What is the Focus of the FCA?
The FCA focuses its efforts on regulating the conduct of both retail and wholesale financial services. Therefore, it is responsible for setting the regulatory requirements and checking the conduct of around 58,000 businesses.
There are several areas in which the FCA has powers, this includes:
- Regulating conduct of financial service providers.
- Investigating both organisations and individuals.
- The FCA is able to ban certain financial products.
- The power and ability to instruct firms to modify that may be misleading to consumer.
FCA 7 Key Areas
There are 7 key FCA compliances that are considered the ‘gold standard’ for financial regulation.
These can help to increase confidence for customers and promote trust within a business as long as they gave met compliance requirements. These compliance requirements are as follows:
A communication structure is a requirement of FCA compliance.
This requirement is for a business to have adequate communication channels within an organisation or business.
Therefore, the FCA also defines regulations on how decisions are passed down to staff through these communication channels.
Communication structures are a part of helping to evaluate and complying with FCA requirements. Additionally, this includes policies, procedures and important elements of communications.
Responding to Clients.
The FCA requires that management of a business collects and acts sufficiently upon clients feedback provides employees with training on how to respond correctly to such feedback.
As a result, having the ability to receive, collect and act on client information and feedback is important for any business.
The feedback given by clients helps a company and/or business to identify issues and failings.
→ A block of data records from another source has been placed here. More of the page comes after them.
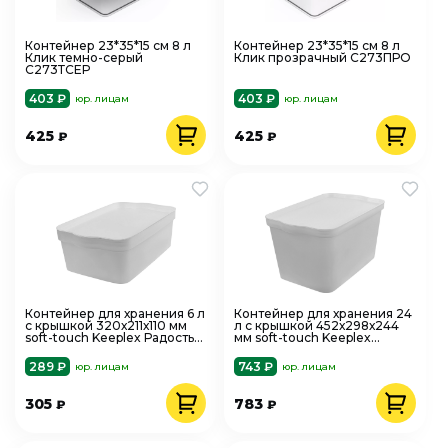
Контейнер 23*35*15 см 8 л
Контейнер 23*35*15 см 8 л
Клик темно-серый
Клик прозрачный С273ПРО
С273ТСЕР
403 ₽
403 ₽
юр. лицам
юр. лицам
425
425
₽
₽
Контейнер для хранения 6 л
Контейнер для хранения 24
с крышкой 320х211х110 мм
л с крышкой 452х298х244
soft-touch Keeplex Радость
мм soft-touch Keeplex
LA512411024 серый
Радость LA512711024 серое
пё
289 ₽
743 ₽
юр. лицам
юр. лицам
305
783
₽
₽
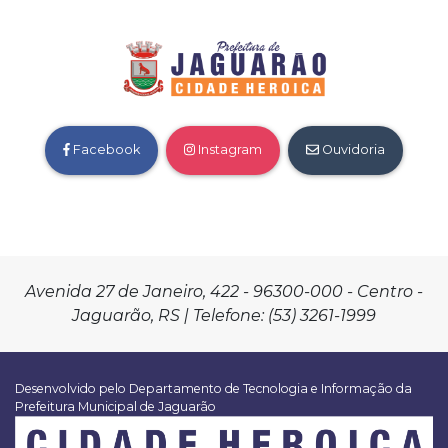
Facebook
Instagram
Ouvidoria
Avenida 27 de Janeiro, 422 - 96300-000 - Centro -
Jaguarão, RS | Telefone: (53) 3261-1999
Desenvolvido pelo Departamento de Tecnologia e Informação da
Prefeitura Municipal de Jaguarão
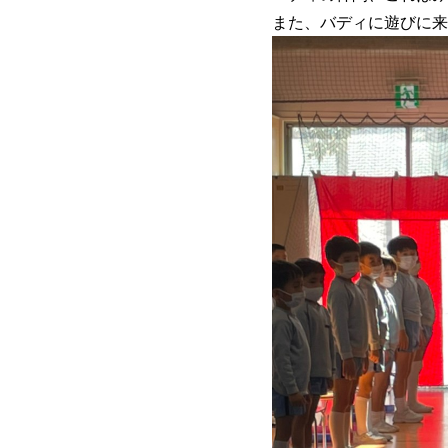
また、バディに遊びに来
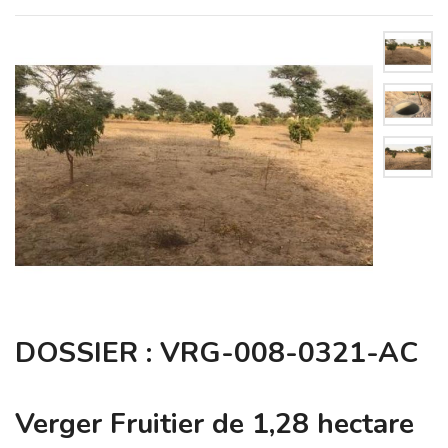
DOSSIER : VRG-008-0321-AC
Verger Fruitier de 1,28 hectare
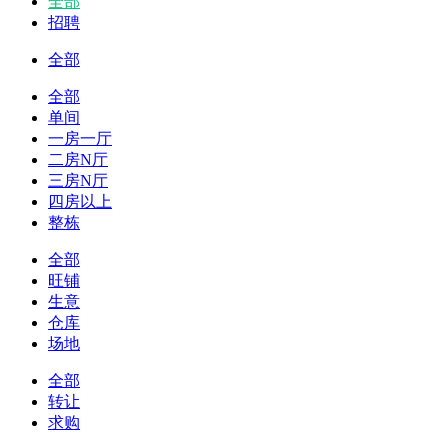
全部
招聘
全部
全部
单间
一房一厅
二房N厅
三房N厅
四房以上
整栋
全部
旺铺
生意
仓库
场地
全部
转让
求购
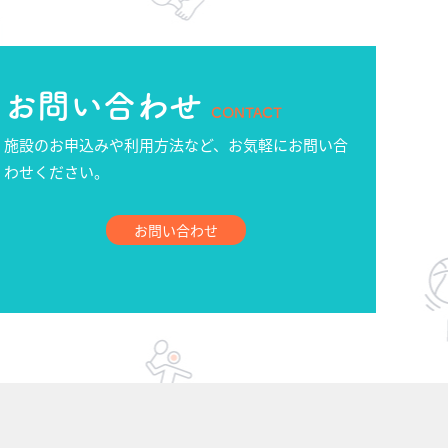
お問い合わせ
CONTACT
施設のお申込みや利用方法など、お気軽にお問い合
わせください。
お問い合わせ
Also, this provides guidance and solutions on how to improve the services a business provides.
Management Behaviour – FCA Guidance
The FCA considers any individual in a management position as an essential part of the role of example setting.
Therefore, the FCA expect that managers will guide staff using their own behaviour as a good example. This requires excellent communication from managers that goes beyond verbal or written practices.
Corporate governance and ethics are essential parts of FCA compliance that should be carefully considered and enacted.
Financial Promotions – FCA Guidance
The FCA rewire that any business or company that communicates or provide financial promotions is clear and understandable for the consumer.
This means the product is not misleading and that they are accurate and clearly display any important information.
The FCA require that a business or company keep records of any contracts or agreements that may be made with a third-party supplier.
As a result, collecting and storing this information before engagement is critical to compliance and FCA regulations.
Staff Training – FCA Guidance
The FCA specifies that there should be special training requirements adhered to for staff that concern FCA compliance and Anti-money laundering.
Therefore, to comply with FCA standards of staff training, all information must be kept up to date, management should attend regular workshops or refresher courses.
The FCA carry out tasks of supervision of financial services, in order for this to happen correctly, a business or organisation must keep records such as personnel records and any assessment records.
Therefore, records that need to be kept also include transactions and client activity. However, to keep records correctly training should be undertaken by concerned parties on competence, supervision and document handling as there are set rules and regulations on how records must be kept.